Submitted via IRC for Bytram
Mozilla Firefox 67.0.3 Patches Actively Exploited Zero-Day
Mozilla released Firefox 67.0.3 and Firefox ESR 60.7.1 to patch an actively exploited and critical severity vulnerability which could allow attackers to remotely execute arbitrary code on machines running vulnerable Firefox versions.
As Mozilla's security advisory says, the Firefox developers are "aware of targeted attacks in the wild abusing this flaw" which could allow attackers who exploit this vulnerability to take control of affected systems.
The Firefox and Firefox ESR zero-day flaw fixed by Mozilla was reported by Google Project Zero's Samuel Groß and the Coinbase Security team.
The type confusion vulnerability tracked as CVE-2019-11707occurs "when manipulating JavaScript objects due to issues in Array.pop."
Attackers could potentially trigger the type confusion by deceiving users of unpatched Firefox versions into visiting a maliciously crafted web page and, subsequently, executing arbitrary code on their systems.
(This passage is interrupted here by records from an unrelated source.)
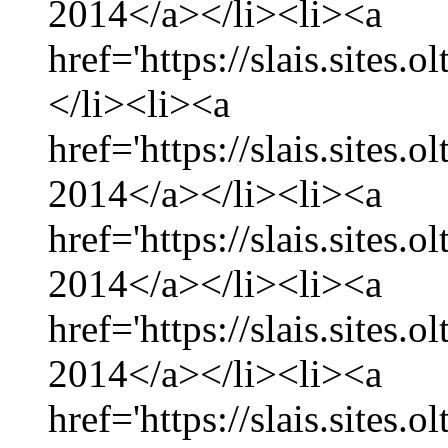
2014</a></li><li><a
href='https://slais.sites.
</li><li><a
href='https://slais.sites.
2014</a></li><li><a
href='https://slais.sites.
2014</a></li><li><a
href='https://slais.sites.
2014</a></li><li><a
href='https://slais.sites.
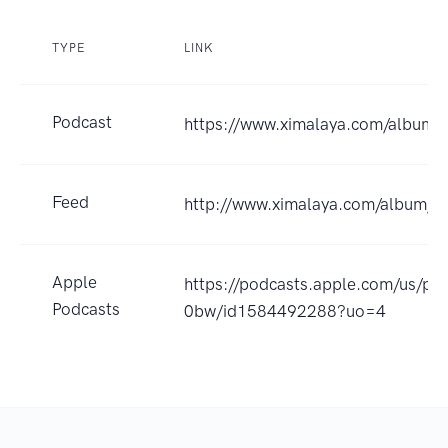
TYPE
LINK
Podcast
https://www.ximalaya.com/album
Feed
http://www.ximalaya.com/album/
Apple
https://podcasts.apple.com/us/po
Podcasts
0bw/id1584492288?uo=4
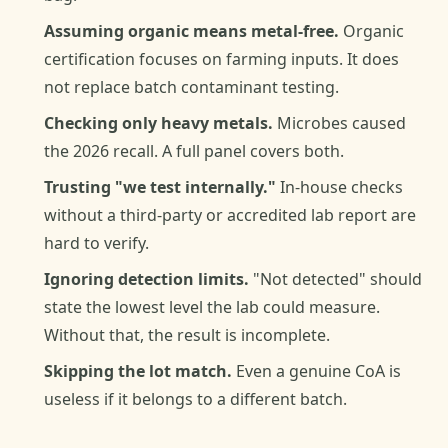
Assuming organic means metal-free.
Organic
certification focuses on farming inputs. It does
not replace batch contaminant testing.
Checking only heavy metals.
Microbes caused
the 2026 recall. A full panel covers both.
Trusting "we test internally."
In-house checks
without a third-party or accredited lab report are
hard to verify.
Ignoring detection limits.
"Not detected" should
state the lowest level the lab could measure.
Without that, the result is incomplete.
Skipping the lot match.
Even a genuine CoA is
useless if it belongs to a different batch.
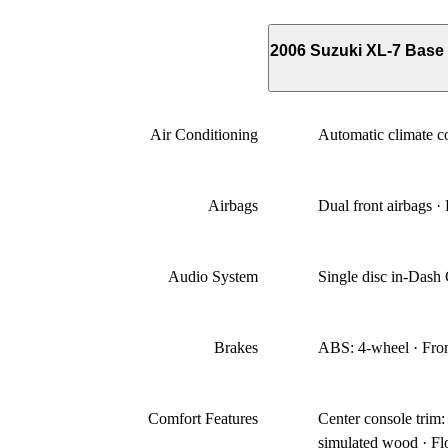
2006 Suzuki XL-7 Bas
Air Conditioning
Automatic climate co
Airbags
Dual front airbags ·
Audio System
Single disc in-Das
Brakes
ABS: 4-wheel · Front
Comfort Features
Center console trim
simulated wood · Flo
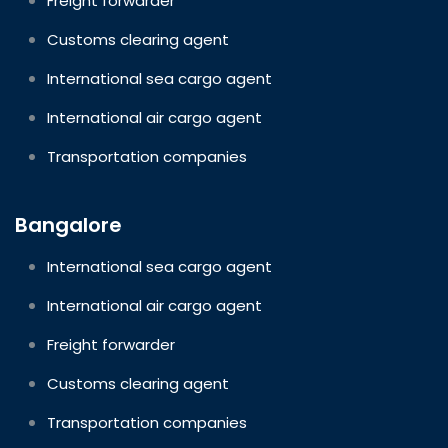
Freight forwarder
Customs clearing agent
International sea cargo agent
International air cargo agent
Transportation companies
Bangalore
International sea cargo agent
International air cargo agent
Freight forwarder
Customs clearing agent
Transportation companies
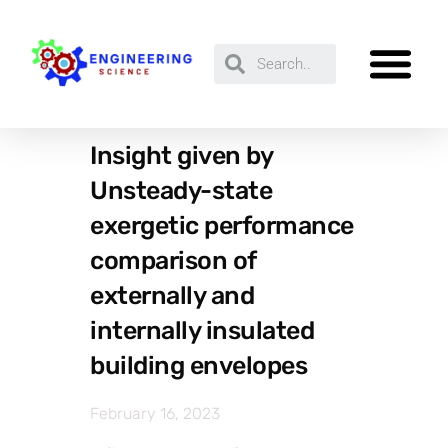
Insight given by
Unsteady-state
exergetic performance
comparison of
externally and
internally insulated
building envelopes
February 16, 2023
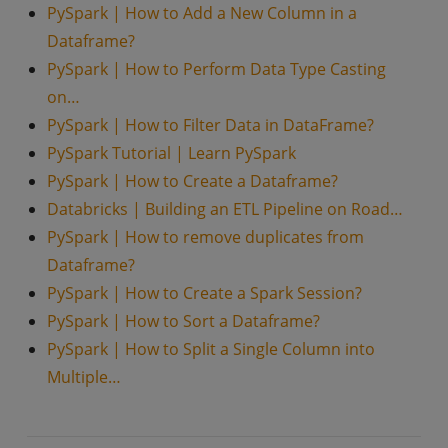
PySpark | How to Add a New Column in a
Dataframe?
PySpark | How to Perform Data Type Casting
on…
PySpark | How to Filter Data in DataFrame?
PySpark Tutorial | Learn PySpark
PySpark | How to Create a Dataframe?
Databricks | Building an ETL Pipeline on Road…
PySpark | How to remove duplicates from
Dataframe?
PySpark | How to Create a Spark Session?
PySpark | How to Sort a Dataframe?
PySpark | How to Split a Single Column into
Multiple…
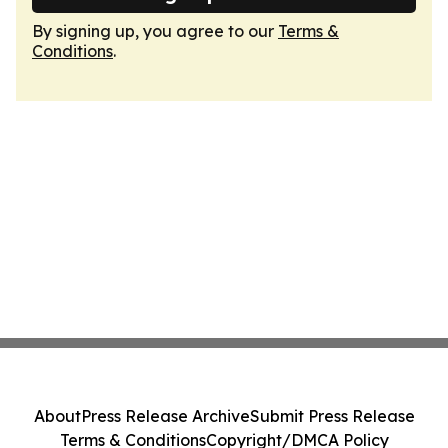
By signing up, you agree to our
Terms &
Conditions
.
About
Press Release Archive
Submit Press Release
Terms & Conditions
Copyright/DMCA Policy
The U.S. Cybersecurity and Infrastructure Security Agency (CISA) also issued an alert advising users "to review the Mozilla Security Advisory for Firefox 67.0.3 and Firefox ESR 60.7.1 and apply the necessary updates."
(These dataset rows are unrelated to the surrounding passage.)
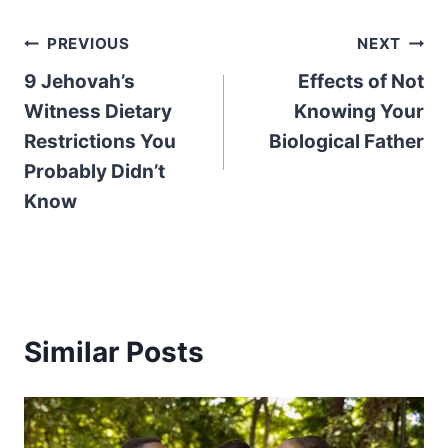
Post
PREVIOUS
NEXT
9 Jehovah’s
Effects of Not
navigation
Witness Dietary
Knowing Your
Restrictions You
Biological Father
Probably Didn’t
Know
Similar Posts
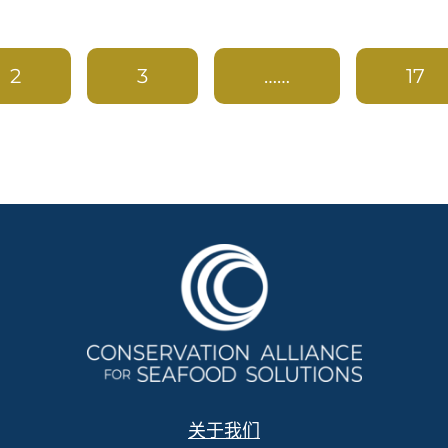
2
3
……
17
关于我们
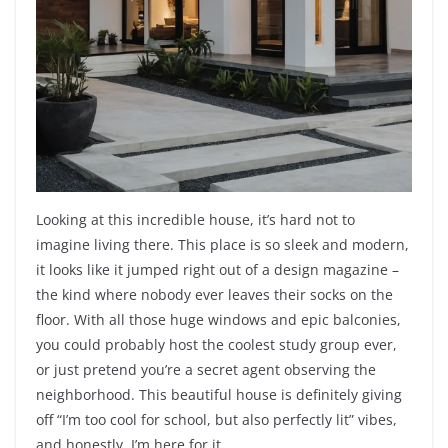
Looking at this incredible house, it’s hard not to
imagine living there. This place is so sleek and modern,
it looks like it jumped right out of a design magazine –
the kind where nobody ever leaves their socks on the
floor. With all those huge windows and epic balconies,
you could probably host the coolest study group ever,
or just pretend you’re a secret agent observing the
neighborhood. This beautiful house is definitely giving
off “I’m too cool for school, but also perfectly lit” vibes,
and honestly, I’m here for it.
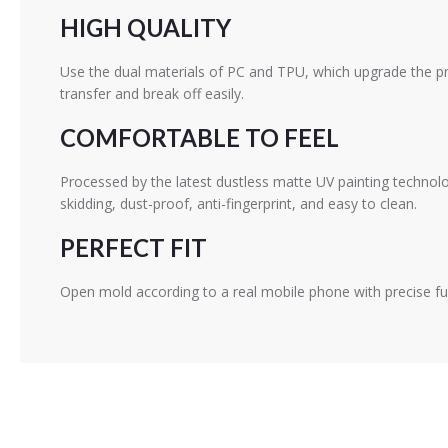
HIGH QUALITY
Use the dual materials of PC and TPU, which upgrade the pr
transfer and break off easily.
COMFORTABLE TO FEEL
Processed by the latest dustless matte UV painting technolo
skidding, dust-proof, anti-fingerprint, and easy to clean.
PERFECT FIT
Open mold according to a real mobile phone with precise fu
(Score: 2) by tangomargarine on Friday June 21 2019, @03:16PM (1 child)
As a term it's dumb because people feel the need to constantly use it to more precisely identify the type of bug, but by default pretty much all bugs are zero-days unless the company knows about the bug and doesn't bother to fix it. We should instead have a specialized term for that and just call "it's a bug the company doesn't know about yet" bugs.
"Is that really true?" "I just spent the last hour telling you to think for yourself! Didn't you hear anything I said?"
(Score: 4, Funny) by Anonymous Coward on Friday June 21 2019, @04:09PM
A zero-day is a bug that doesn't have a website, logo, or theme song yet?